De la société du savoir à la question de l’Ecole

Intervention prononcée lors du colloque du 4 avril 2006 Pas de société du savoir sans école

Mesdames, Messieurs, chers amis,
Nous avons maintenu ce colloque en dépit des circonstances qui rendent les déplacements un peu difficiles. Ceci me conduit à remercier l’assistance et les intervenants, venus parfois de loin. Je pense en particulier à Marc Le Bris qui arrive d’une Bretagne ardente.

Il n’y a pas d’ironie, je crois, à s’interroger sur l’Ecole à l’heure où s’exprime une angoisse – déjà ancienne, il est vrai – sur la question de l’emploi.
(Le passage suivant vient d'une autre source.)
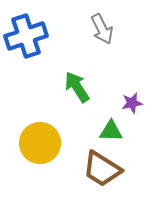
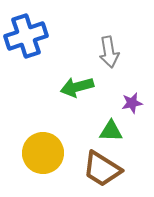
gray arrow: moved 7 px right, 23 px down; rotated 16 degrees clockwise
green arrow: rotated 72 degrees counterclockwise
yellow circle: moved 3 px right, 10 px down
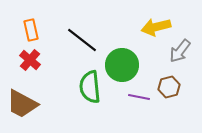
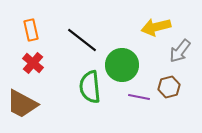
red cross: moved 3 px right, 3 px down
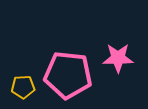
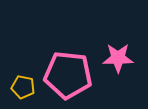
yellow pentagon: rotated 15 degrees clockwise
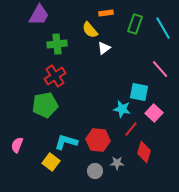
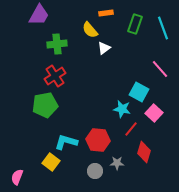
cyan line: rotated 10 degrees clockwise
cyan square: rotated 18 degrees clockwise
pink semicircle: moved 32 px down
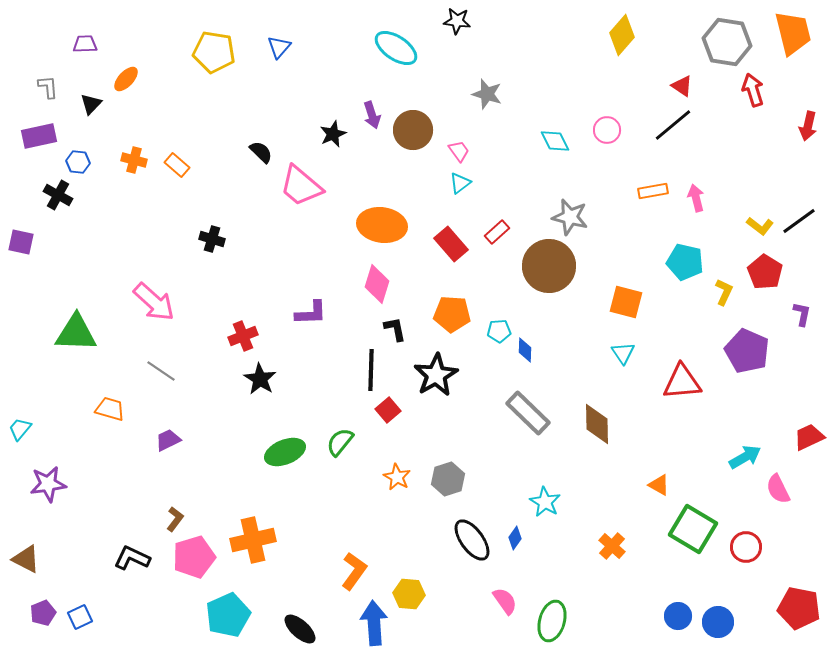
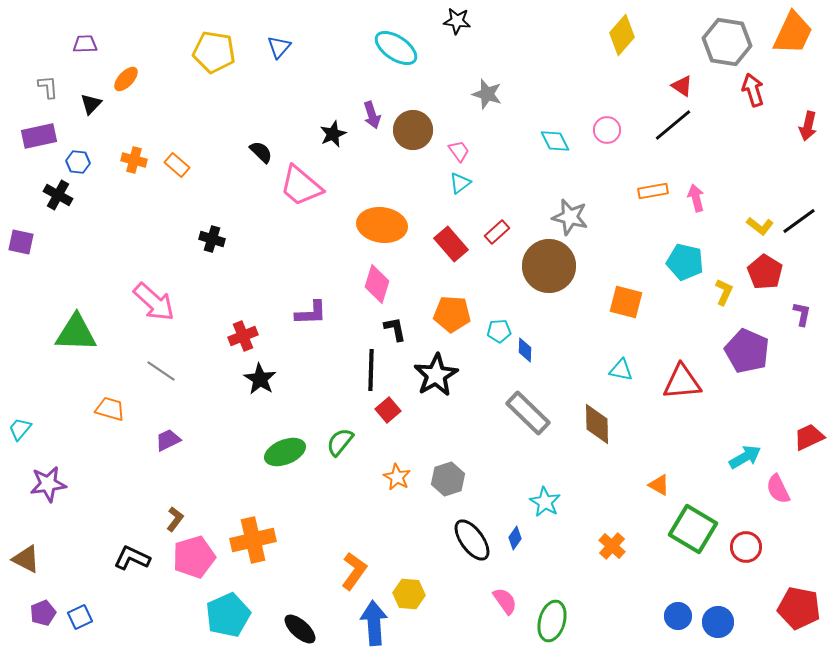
orange trapezoid at (793, 33): rotated 39 degrees clockwise
cyan triangle at (623, 353): moved 2 px left, 17 px down; rotated 45 degrees counterclockwise
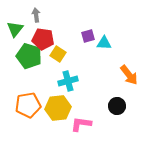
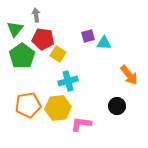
green pentagon: moved 7 px left; rotated 20 degrees clockwise
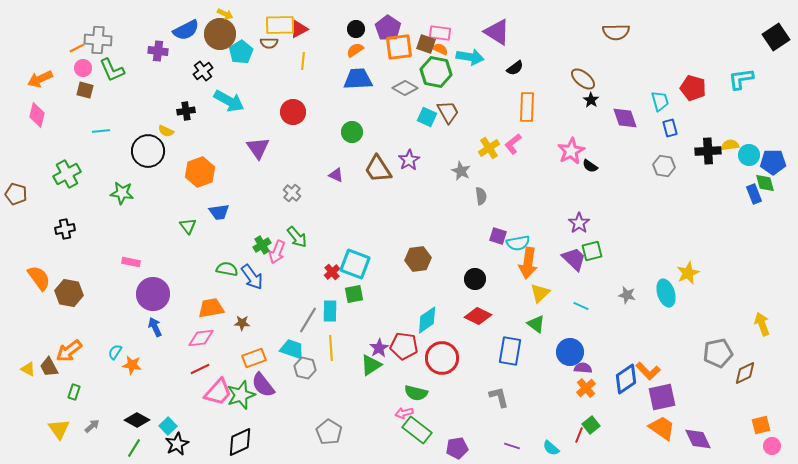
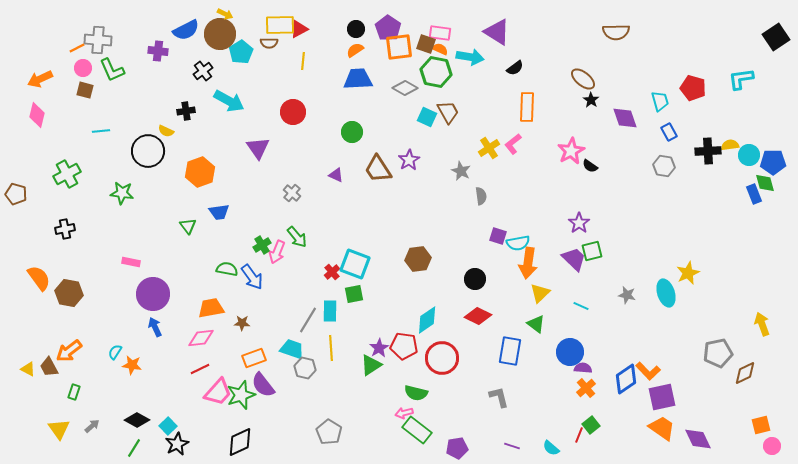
blue rectangle at (670, 128): moved 1 px left, 4 px down; rotated 12 degrees counterclockwise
J’y vois même une complémentarité assez évidente.
D’une part une société riche et développée, la nôtre, qui, depuis longtemps déjà, se révèle incapable de répondre au défi de la création d’emplois que lui impose son implication de plus en plus grande dans la mondialisation.
De l’autre, la même société riche, qui, si elle devait demain créer enfin les emplois de l’avenir, grâce, notamment, à de vrais investissements à l’échelle nationale ou européenne, se trouverait peut-être confrontée à la question de l’investissement humain préalable, celui dont la clef réside dans l’accès des plus larges couches de la population à une éducation digne du futur.
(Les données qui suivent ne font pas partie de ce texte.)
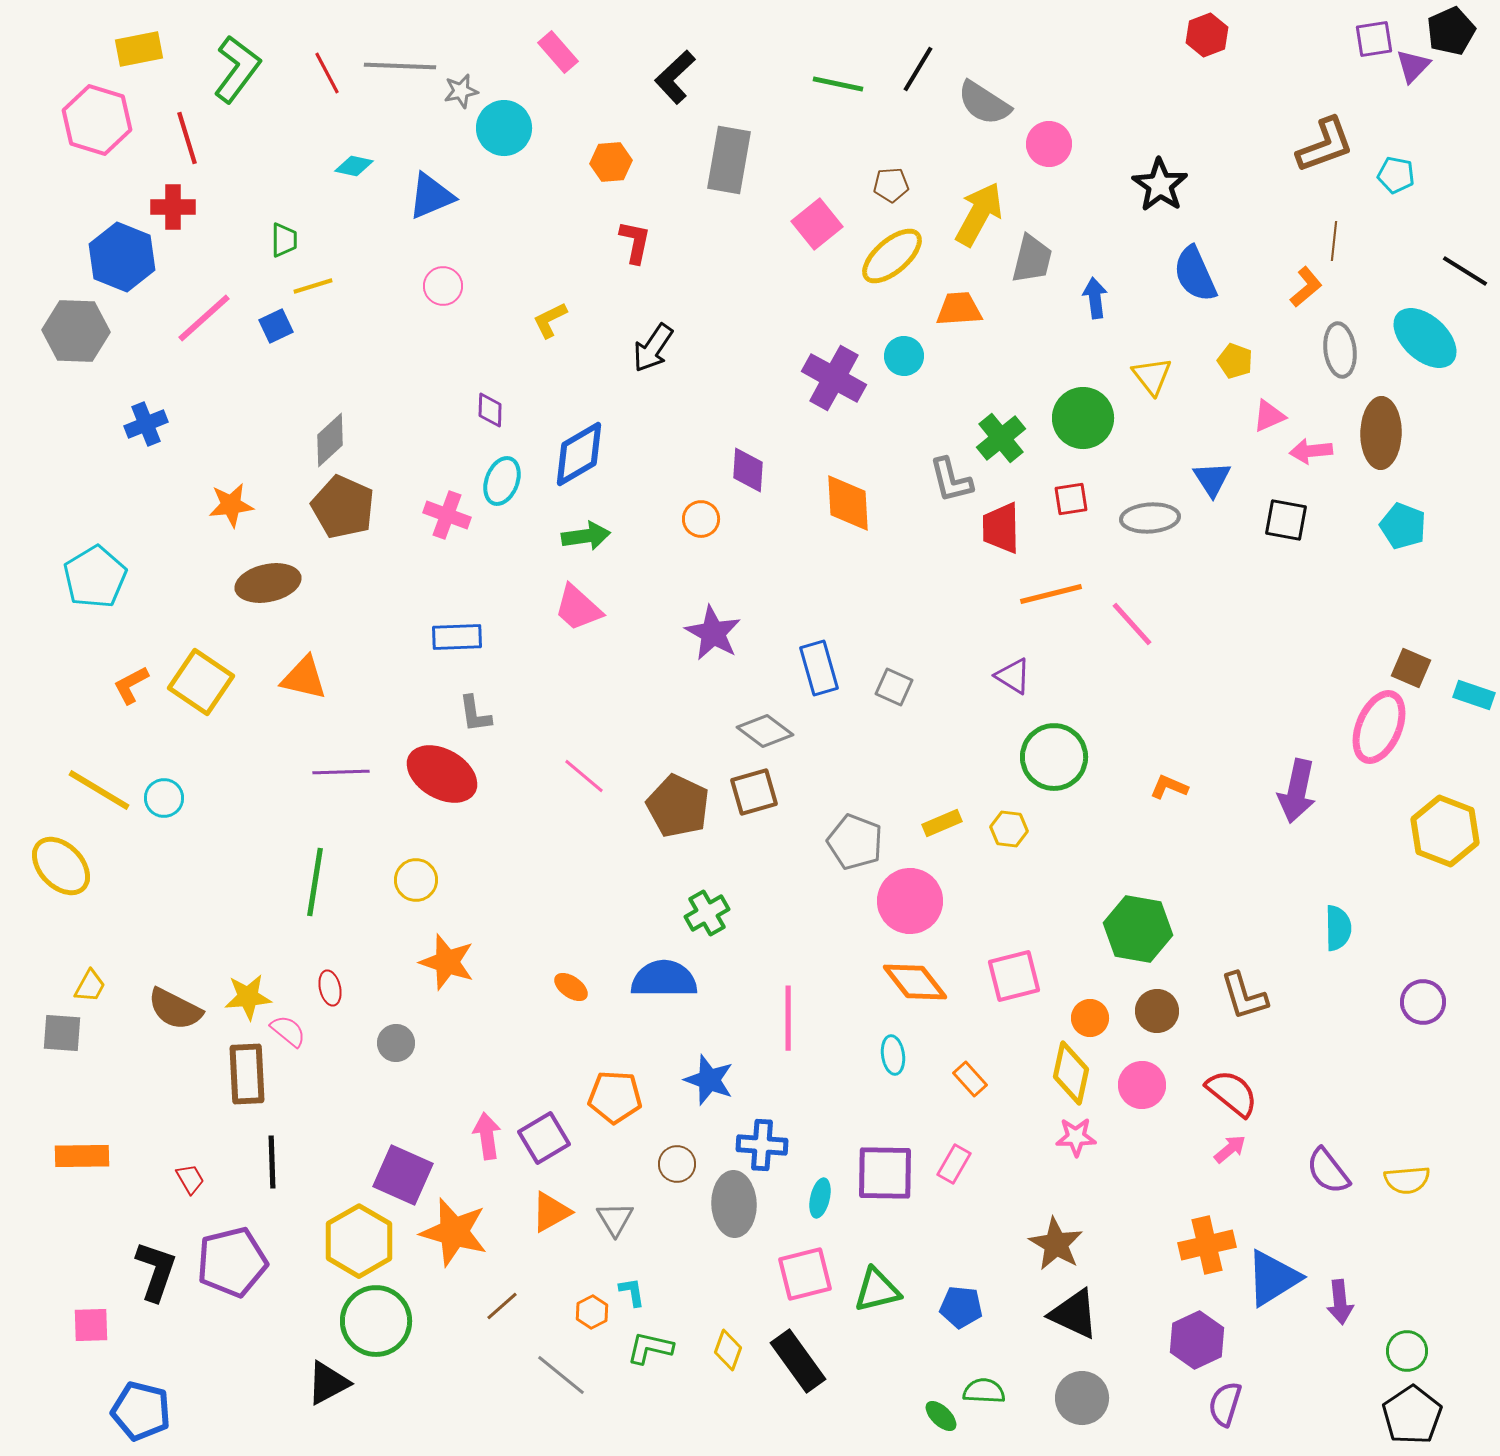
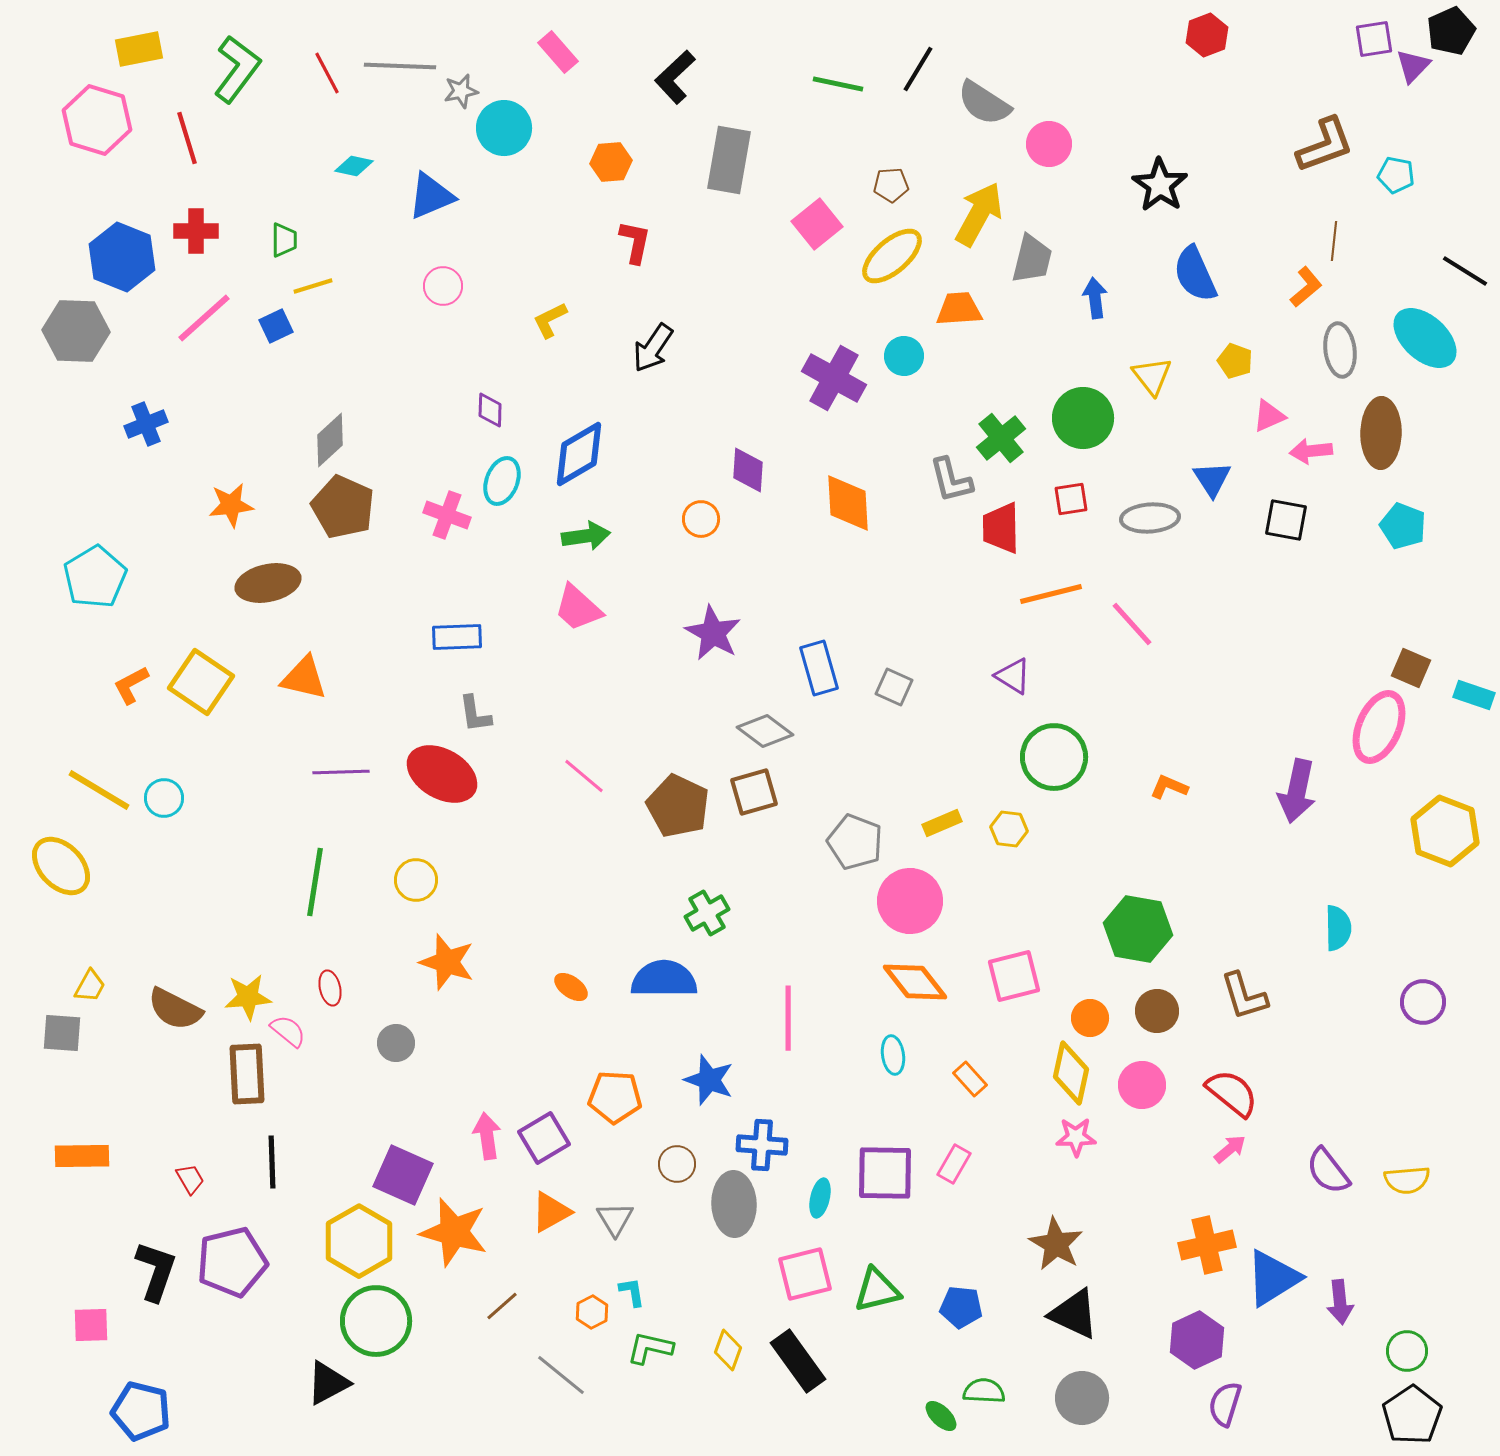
red cross at (173, 207): moved 23 px right, 24 px down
C’est ainsi que j’en viens au thème de la « société du savoir » que nous avons choisi pour titre au colloque d’aujourd’hui.
C’est un thème qui s’est répandu dans le monde comme une traînée de poudre depuis le début des années 2000 et a été notamment formalisé au « sommet du Millénaire » par lequel la quasi-totalité des pays représentés à l’ONU avait défini de grands objectifs touchant à l’évolution souhaitable des sociétés. L’objectif désirable n’a cessé depuis lors d’être cristallisé dans l’idée de « société du savoir ».
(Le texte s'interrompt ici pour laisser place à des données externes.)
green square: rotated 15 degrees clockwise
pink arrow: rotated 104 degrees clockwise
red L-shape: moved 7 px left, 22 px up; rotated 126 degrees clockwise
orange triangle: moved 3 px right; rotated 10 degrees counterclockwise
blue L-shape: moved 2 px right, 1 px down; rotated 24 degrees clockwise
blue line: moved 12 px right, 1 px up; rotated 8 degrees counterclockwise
Mais on voit très bien que cet objectif est profondément équivoque, pour plusieurs raisons.
D’abord, s’il constitue un objectif en ce qui concerne les pays en développement, c’est déjà un constat en ce qui concerne les pays riches et développés. L’idée sur laquelle il repose est assez simple à défaut d’être parfaitement claire : nous sommes passés d’une économie industrielle à une économie où les investissements principaux se font dans les domaines de l’éducation, de la formation, de la recherche et des nouvelles technologies. Tel est le constat de la « société du savoir » qui serait l’étape actuelle des sociétés développées.
De l’autre côté, les organisations internationales et les institutions multilatérales ont de plus en plus tendance, notamment à la clef des programmes qu’elles proposent, à marteler que c’est l’objectif désirable vers lequel doivent tendre les sociétés moins développées. De même que depuis une dizaine d’années on leur a présenté la « gouvernance », on présente aujourd’hui à ces sociétés l’idée qu’en développant les réseaux de nouvelles technologies de l’information et de la communication (les NTIC) elles arriveront peut-être enfin à relever le défi de l’accès à une société plus intelligente dont le savoir de base sera plus développé et plus accessible à un grand nombre de fractions marquantes de la population.
Or il n’est pas besoin d’être grand clerc pour constater que tout cela repose sur des présupposés dont le moins qu’on puisse dire est qu’ils sont plus obscurs que clairs.
Si l’on comprend bien, la clef du développement passe par une ou des formes de promotion, d’organisation et de diffusion d’un savoir comprenant, dans un grand mélange, les acquis éducatifs de base, les connaissances scientifiques et techniques plus pointues, l’accès général à l’information, notamment par les réseaux de nouvelles technologies et, même la formation continue bien qu’elle soit un peu le parent pauvre dans les documents qui touchent à la société du savoir.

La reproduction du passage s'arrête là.